Pour les technos en particulier et pour le Québec en général, créer un projet rassembleur dans ce contexte est un enjeu de taille. Qui peut imaginer la naissance d'un Google québécois, dans une province où plus de la moitié des adultes n'a pas accès à Internet parce qu'elle n'a pas un niveau d'alphabétisme suffisant?
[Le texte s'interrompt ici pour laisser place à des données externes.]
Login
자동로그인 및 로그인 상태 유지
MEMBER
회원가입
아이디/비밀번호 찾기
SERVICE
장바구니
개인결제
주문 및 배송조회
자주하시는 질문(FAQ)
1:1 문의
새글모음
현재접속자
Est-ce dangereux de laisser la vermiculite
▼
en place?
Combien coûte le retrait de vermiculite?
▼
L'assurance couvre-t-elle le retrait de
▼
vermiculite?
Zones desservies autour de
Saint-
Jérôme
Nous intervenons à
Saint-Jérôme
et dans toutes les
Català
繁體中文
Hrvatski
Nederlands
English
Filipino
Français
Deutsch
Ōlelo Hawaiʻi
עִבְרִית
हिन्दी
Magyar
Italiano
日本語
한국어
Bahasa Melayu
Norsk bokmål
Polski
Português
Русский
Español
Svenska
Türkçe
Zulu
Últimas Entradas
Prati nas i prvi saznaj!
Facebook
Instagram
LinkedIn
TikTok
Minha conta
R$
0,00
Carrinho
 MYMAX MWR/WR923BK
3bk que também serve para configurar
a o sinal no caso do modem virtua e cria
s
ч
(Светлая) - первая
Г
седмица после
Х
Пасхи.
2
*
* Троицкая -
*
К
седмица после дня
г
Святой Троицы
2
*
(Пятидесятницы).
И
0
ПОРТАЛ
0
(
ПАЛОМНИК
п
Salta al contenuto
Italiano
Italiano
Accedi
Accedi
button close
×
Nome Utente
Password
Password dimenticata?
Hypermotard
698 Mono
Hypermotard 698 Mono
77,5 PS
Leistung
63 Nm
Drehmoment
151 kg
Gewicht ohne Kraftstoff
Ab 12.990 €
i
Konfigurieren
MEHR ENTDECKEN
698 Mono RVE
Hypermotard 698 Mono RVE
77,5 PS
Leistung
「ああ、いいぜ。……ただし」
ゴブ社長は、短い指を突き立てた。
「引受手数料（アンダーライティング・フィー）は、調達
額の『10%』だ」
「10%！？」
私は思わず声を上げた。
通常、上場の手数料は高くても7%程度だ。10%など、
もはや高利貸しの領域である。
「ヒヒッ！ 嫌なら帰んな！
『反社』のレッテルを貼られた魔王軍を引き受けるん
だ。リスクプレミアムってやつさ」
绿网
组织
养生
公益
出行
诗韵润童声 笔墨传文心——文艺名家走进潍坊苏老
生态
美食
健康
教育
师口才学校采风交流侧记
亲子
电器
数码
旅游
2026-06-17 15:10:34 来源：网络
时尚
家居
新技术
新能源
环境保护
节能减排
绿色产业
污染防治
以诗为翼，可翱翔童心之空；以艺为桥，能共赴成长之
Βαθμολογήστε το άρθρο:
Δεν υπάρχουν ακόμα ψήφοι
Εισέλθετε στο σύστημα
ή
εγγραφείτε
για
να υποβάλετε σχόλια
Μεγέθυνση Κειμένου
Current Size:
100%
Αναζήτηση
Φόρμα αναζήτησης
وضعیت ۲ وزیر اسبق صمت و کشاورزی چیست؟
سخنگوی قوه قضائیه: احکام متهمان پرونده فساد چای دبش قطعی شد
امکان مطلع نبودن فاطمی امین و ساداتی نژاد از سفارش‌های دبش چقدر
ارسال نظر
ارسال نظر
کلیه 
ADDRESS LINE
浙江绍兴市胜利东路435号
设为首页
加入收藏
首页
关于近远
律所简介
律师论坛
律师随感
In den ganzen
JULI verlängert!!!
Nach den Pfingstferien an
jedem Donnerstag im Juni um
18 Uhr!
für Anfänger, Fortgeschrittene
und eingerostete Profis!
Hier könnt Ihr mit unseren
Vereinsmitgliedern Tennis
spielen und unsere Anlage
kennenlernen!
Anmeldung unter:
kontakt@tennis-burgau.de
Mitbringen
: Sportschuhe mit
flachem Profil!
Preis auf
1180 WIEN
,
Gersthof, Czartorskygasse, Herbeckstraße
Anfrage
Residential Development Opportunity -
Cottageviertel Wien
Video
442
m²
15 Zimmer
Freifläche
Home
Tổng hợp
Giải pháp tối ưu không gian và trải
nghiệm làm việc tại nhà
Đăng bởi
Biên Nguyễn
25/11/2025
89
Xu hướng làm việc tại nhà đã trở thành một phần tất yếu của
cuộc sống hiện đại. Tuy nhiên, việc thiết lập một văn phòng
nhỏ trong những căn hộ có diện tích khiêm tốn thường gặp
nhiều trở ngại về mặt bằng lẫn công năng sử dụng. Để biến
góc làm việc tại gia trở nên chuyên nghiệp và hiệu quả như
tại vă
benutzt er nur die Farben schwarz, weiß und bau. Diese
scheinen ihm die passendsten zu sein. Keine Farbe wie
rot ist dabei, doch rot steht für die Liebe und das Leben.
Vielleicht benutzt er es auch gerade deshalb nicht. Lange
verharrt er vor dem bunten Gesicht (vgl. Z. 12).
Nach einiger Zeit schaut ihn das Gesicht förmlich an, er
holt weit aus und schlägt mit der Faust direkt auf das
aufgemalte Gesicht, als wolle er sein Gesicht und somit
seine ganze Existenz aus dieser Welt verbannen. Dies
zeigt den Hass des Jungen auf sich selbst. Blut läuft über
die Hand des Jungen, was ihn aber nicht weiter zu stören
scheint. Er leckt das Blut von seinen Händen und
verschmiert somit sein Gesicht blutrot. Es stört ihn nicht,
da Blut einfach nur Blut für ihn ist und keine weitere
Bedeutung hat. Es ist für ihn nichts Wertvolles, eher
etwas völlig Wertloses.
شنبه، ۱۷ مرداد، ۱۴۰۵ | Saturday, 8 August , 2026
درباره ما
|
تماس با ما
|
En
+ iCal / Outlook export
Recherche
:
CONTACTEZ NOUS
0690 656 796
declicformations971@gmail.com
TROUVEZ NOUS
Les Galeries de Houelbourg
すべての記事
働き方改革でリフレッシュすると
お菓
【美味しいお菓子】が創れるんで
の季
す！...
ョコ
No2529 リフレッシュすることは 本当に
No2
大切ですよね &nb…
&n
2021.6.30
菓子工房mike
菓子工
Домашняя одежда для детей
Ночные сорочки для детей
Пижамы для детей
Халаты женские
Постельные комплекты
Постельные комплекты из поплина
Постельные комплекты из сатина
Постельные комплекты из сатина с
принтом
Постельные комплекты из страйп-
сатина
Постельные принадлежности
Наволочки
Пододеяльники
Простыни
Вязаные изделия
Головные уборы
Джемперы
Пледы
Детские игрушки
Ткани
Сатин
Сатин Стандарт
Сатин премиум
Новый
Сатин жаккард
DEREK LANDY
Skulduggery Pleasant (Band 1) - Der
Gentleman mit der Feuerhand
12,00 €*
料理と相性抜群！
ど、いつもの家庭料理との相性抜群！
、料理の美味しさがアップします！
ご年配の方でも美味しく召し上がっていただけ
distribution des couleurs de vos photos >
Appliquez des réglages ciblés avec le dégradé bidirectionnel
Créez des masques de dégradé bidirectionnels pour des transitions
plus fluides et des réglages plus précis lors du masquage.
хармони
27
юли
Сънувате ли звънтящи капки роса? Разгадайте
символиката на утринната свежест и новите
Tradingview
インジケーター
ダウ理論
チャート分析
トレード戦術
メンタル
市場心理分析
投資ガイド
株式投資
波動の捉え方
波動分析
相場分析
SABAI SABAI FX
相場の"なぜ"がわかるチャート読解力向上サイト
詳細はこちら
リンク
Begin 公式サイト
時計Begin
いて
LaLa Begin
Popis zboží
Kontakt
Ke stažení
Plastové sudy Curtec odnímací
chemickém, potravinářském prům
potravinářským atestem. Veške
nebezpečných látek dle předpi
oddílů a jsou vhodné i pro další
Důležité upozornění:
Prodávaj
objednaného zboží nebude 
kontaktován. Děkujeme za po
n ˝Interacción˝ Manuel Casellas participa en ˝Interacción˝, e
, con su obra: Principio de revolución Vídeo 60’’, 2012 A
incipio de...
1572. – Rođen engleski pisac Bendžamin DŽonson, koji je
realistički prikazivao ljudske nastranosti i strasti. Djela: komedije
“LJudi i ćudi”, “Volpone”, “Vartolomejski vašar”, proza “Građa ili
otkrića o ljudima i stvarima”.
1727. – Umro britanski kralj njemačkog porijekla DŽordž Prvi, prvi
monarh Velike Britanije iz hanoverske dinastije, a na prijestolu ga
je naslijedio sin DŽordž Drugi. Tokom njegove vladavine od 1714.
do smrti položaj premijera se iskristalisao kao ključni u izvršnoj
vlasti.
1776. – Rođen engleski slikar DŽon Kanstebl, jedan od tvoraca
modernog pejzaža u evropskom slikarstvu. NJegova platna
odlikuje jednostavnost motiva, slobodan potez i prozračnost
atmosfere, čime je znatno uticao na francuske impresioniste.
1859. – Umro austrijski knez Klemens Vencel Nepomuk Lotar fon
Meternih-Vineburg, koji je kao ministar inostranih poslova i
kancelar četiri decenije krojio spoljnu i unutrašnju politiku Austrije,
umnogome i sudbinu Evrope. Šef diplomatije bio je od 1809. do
Statistique Canada a publié, au début du printemps, une étude internationale, appelée Enquête sur la littératie et les compétences des adultes (ELCA), qui fait le lien entre le niveau d'alphabétisation d'une communauté et son utilisation d'Internet et des autres technologies de l'information et des communications (TIC). Selon cette enquête, avec Terre-Neuve, le Nouveau-Brunswick et le Nunavut, le Québec figure parmi les pires provinces à ce chapitre.

Est-ce la cause du faible taux de branchement à Internet dans la Belle Province? C'est ce que pense le Centre francophone d'informatisation des organisations (CEFRIO). «Non seulement les adultes dont les compétences sont les plus faibles présentent-ils des difficultés à fonctionner dans la société du savoir, mais en plus, dans la majorité des cas, il subissent la fracture numérique; ils sont souvent privés d'un accès à l'ordinateur ou à Internet», pense Éric Lacroix, directeur des enquêtes pour le centre.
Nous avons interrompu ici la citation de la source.